* [Exercise directions]: The response must contain every line from the records below that has "February".

* [Supplied information]:
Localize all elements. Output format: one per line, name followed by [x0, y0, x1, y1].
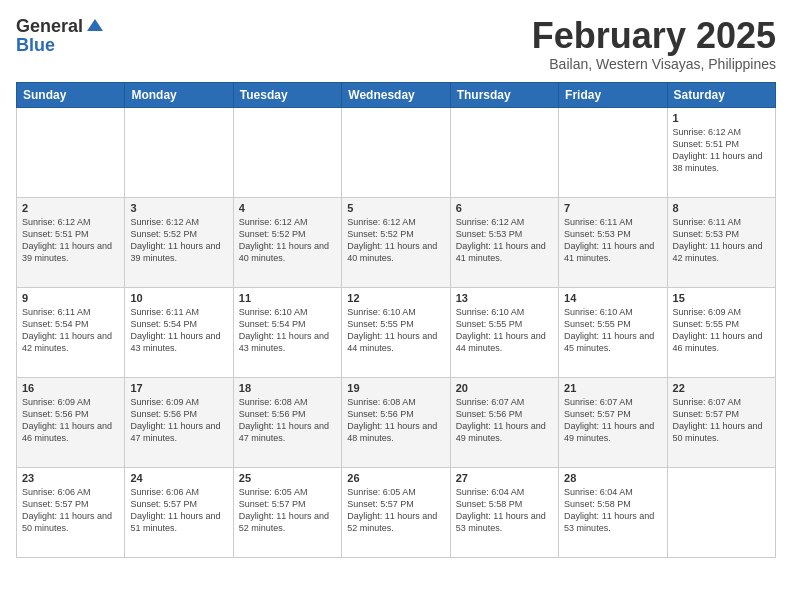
calendar-cell — [559, 107, 667, 197]
calendar-cell: 1Sunrise: 6:12 AM Sunset: 5:51 PM Daylig… — [667, 107, 775, 197]
day-info-text: Sunrise: 6:04 AM Sunset: 5:58 PM Dayligh… — [456, 486, 553, 535]
day-info-text: Sunrise: 6:10 AM Sunset: 5:55 PM Dayligh… — [564, 306, 661, 355]
calendar-cell: 12Sunrise: 6:10 AM Sunset: 5:55 PM Dayli… — [342, 287, 450, 377]
calendar-cell — [125, 107, 233, 197]
day-number: 17 — [130, 382, 227, 394]
day-number: 10 — [130, 292, 227, 304]
logo-general-text: General — [16, 16, 83, 37]
day-number: 27 — [456, 472, 553, 484]
day-of-week-saturday: Saturday — [667, 82, 775, 107]
calendar-cell: 10Sunrise: 6:11 AM Sunset: 5:54 PM Dayli… — [125, 287, 233, 377]
day-info-text: Sunrise: 6:09 AM Sunset: 5:56 PM Dayligh… — [130, 396, 227, 445]
day-number: 4 — [239, 202, 336, 214]
calendar-week-4: 16Sunrise: 6:09 AM Sunset: 5:56 PM Dayli… — [17, 377, 776, 467]
day-info-text: Sunrise: 6:07 AM Sunset: 5:57 PM Dayligh… — [673, 396, 770, 445]
day-number: 22 — [673, 382, 770, 394]
day-info-text: Sunrise: 6:12 AM Sunset: 5:51 PM Dayligh… — [673, 126, 770, 175]
day-number: 19 — [347, 382, 444, 394]
day-number: 21 — [564, 382, 661, 394]
day-number: 12 — [347, 292, 444, 304]
title-area: February 2025 Bailan, Western Visayas, P… — [532, 16, 776, 72]
day-number: 16 — [22, 382, 119, 394]
day-info-text: Sunrise: 6:10 AM Sunset: 5:55 PM Dayligh… — [456, 306, 553, 355]
day-info-text: Sunrise: 6:07 AM Sunset: 5:56 PM Dayligh… — [456, 396, 553, 445]
day-number: 6 — [456, 202, 553, 214]
day-number: 15 — [673, 292, 770, 304]
month-title: February 2025 — [532, 16, 776, 56]
day-info-text: Sunrise: 6:07 AM Sunset: 5:57 PM Dayligh… — [564, 396, 661, 445]
day-info-text: Sunrise: 6:11 AM Sunset: 5:53 PM Dayligh… — [564, 216, 661, 265]
calendar-header-row: SundayMondayTuesdayWednesdayThursdayFrid… — [17, 82, 776, 107]
day-info-text: Sunrise: 6:10 AM Sunset: 5:55 PM Dayligh… — [347, 306, 444, 355]
day-number: 7 — [564, 202, 661, 214]
calendar-week-3: 9Sunrise: 6:11 AM Sunset: 5:54 PM Daylig… — [17, 287, 776, 377]
logo-icon — [85, 17, 105, 37]
day-info-text: Sunrise: 6:12 AM Sunset: 5:51 PM Dayligh… — [22, 216, 119, 265]
calendar-cell: 19Sunrise: 6:08 AM Sunset: 5:56 PM Dayli… — [342, 377, 450, 467]
day-number: 9 — [22, 292, 119, 304]
day-number: 24 — [130, 472, 227, 484]
day-info-text: Sunrise: 6:11 AM Sunset: 5:54 PM Dayligh… — [130, 306, 227, 355]
calendar-week-1: 1Sunrise: 6:12 AM Sunset: 5:51 PM Daylig… — [17, 107, 776, 197]
day-of-week-friday: Friday — [559, 82, 667, 107]
day-info-text: Sunrise: 6:12 AM Sunset: 5:53 PM Dayligh… — [456, 216, 553, 265]
day-info-text: Sunrise: 6:12 AM Sunset: 5:52 PM Dayligh… — [239, 216, 336, 265]
calendar-cell: 24Sunrise: 6:06 AM Sunset: 5:57 PM Dayli… — [125, 467, 233, 557]
location-text: Bailan, Western Visayas, Philippines — [532, 56, 776, 72]
day-info-text: Sunrise: 6:11 AM Sunset: 5:53 PM Dayligh… — [673, 216, 770, 265]
logo: General Blue — [16, 16, 105, 56]
day-number: 14 — [564, 292, 661, 304]
calendar-cell: 27Sunrise: 6:04 AM Sunset: 5:58 PM Dayli… — [450, 467, 558, 557]
calendar-cell: 8Sunrise: 6:11 AM Sunset: 5:53 PM Daylig… — [667, 197, 775, 287]
calendar-cell: 11Sunrise: 6:10 AM Sunset: 5:54 PM Dayli… — [233, 287, 341, 377]
calendar-cell — [342, 107, 450, 197]
calendar-cell: 28Sunrise: 6:04 AM Sunset: 5:58 PM Dayli… — [559, 467, 667, 557]
calendar-week-2: 2Sunrise: 6:12 AM Sunset: 5:51 PM Daylig… — [17, 197, 776, 287]
svg-marker-0 — [87, 19, 103, 31]
calendar-week-5: 23Sunrise: 6:06 AM Sunset: 5:57 PM Dayli… — [17, 467, 776, 557]
calendar-cell: 18Sunrise: 6:08 AM Sunset: 5:56 PM Dayli… — [233, 377, 341, 467]
calendar-cell: 4Sunrise: 6:12 AM Sunset: 5:52 PM Daylig… — [233, 197, 341, 287]
day-of-week-sunday: Sunday — [17, 82, 125, 107]
day-info-text: Sunrise: 6:08 AM Sunset: 5:56 PM Dayligh… — [347, 396, 444, 445]
day-of-week-tuesday: Tuesday — [233, 82, 341, 107]
calendar-cell: 17Sunrise: 6:09 AM Sunset: 5:56 PM Dayli… — [125, 377, 233, 467]
day-info-text: Sunrise: 6:04 AM Sunset: 5:58 PM Dayligh… — [564, 486, 661, 535]
day-number: 8 — [673, 202, 770, 214]
calendar-cell: 2Sunrise: 6:12 AM Sunset: 5:51 PM Daylig… — [17, 197, 125, 287]
calendar-cell: 9Sunrise: 6:11 AM Sunset: 5:54 PM Daylig… — [17, 287, 125, 377]
calendar-cell: 14Sunrise: 6:10 AM Sunset: 5:55 PM Dayli… — [559, 287, 667, 377]
day-number: 23 — [22, 472, 119, 484]
day-of-week-monday: Monday — [125, 82, 233, 107]
calendar-cell — [667, 467, 775, 557]
day-number: 11 — [239, 292, 336, 304]
calendar-cell: 5Sunrise: 6:12 AM Sunset: 5:52 PM Daylig… — [342, 197, 450, 287]
day-info-text: Sunrise: 6:05 AM Sunset: 5:57 PM Dayligh… — [347, 486, 444, 535]
day-number: 13 — [456, 292, 553, 304]
day-info-text: Sunrise: 6:09 AM Sunset: 5:55 PM Dayligh… — [673, 306, 770, 355]
calendar-cell: 16Sunrise: 6:09 AM Sunset: 5:56 PM Dayli… — [17, 377, 125, 467]
day-of-week-thursday: Thursday — [450, 82, 558, 107]
calendar-cell: 13Sunrise: 6:10 AM Sunset: 5:55 PM Dayli… — [450, 287, 558, 377]
logo-blue-text: Blue — [16, 35, 55, 56]
calendar-cell: 25Sunrise: 6:05 AM Sunset: 5:57 PM Dayli… — [233, 467, 341, 557]
calendar-cell — [233, 107, 341, 197]
calendar-cell — [17, 107, 125, 197]
day-number: 28 — [564, 472, 661, 484]
day-number: 3 — [130, 202, 227, 214]
day-info-text: Sunrise: 6:05 AM Sunset: 5:57 PM Dayligh… — [239, 486, 336, 535]
day-info-text: Sunrise: 6:06 AM Sunset: 5:57 PM Dayligh… — [130, 486, 227, 535]
page-header: General Blue February 2025 Bailan, Weste… — [16, 16, 776, 72]
day-number: 18 — [239, 382, 336, 394]
calendar-cell: 7Sunrise: 6:11 AM Sunset: 5:53 PM Daylig… — [559, 197, 667, 287]
day-info-text: Sunrise: 6:10 AM Sunset: 5:54 PM Dayligh… — [239, 306, 336, 355]
day-number: 5 — [347, 202, 444, 214]
calendar-cell: 23Sunrise: 6:06 AM Sunset: 5:57 PM Dayli… — [17, 467, 125, 557]
calendar-cell: 3Sunrise: 6:12 AM Sunset: 5:52 PM Daylig… — [125, 197, 233, 287]
calendar-cell: 20Sunrise: 6:07 AM Sunset: 5:56 PM Dayli… — [450, 377, 558, 467]
calendar-cell: 26Sunrise: 6:05 AM Sunset: 5:57 PM Dayli… — [342, 467, 450, 557]
day-number: 26 — [347, 472, 444, 484]
day-number: 25 — [239, 472, 336, 484]
day-of-week-wednesday: Wednesday — [342, 82, 450, 107]
day-info-text: Sunrise: 6:09 AM Sunset: 5:56 PM Dayligh… — [22, 396, 119, 445]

* [Task output]:
title-area: February 2025 Bailan, Western Visayas, P… — [532, 16, 776, 72]
month-title: February 2025 — [532, 16, 776, 56]
page-header: General Blue February 2025 Bailan, Weste… — [16, 16, 776, 72]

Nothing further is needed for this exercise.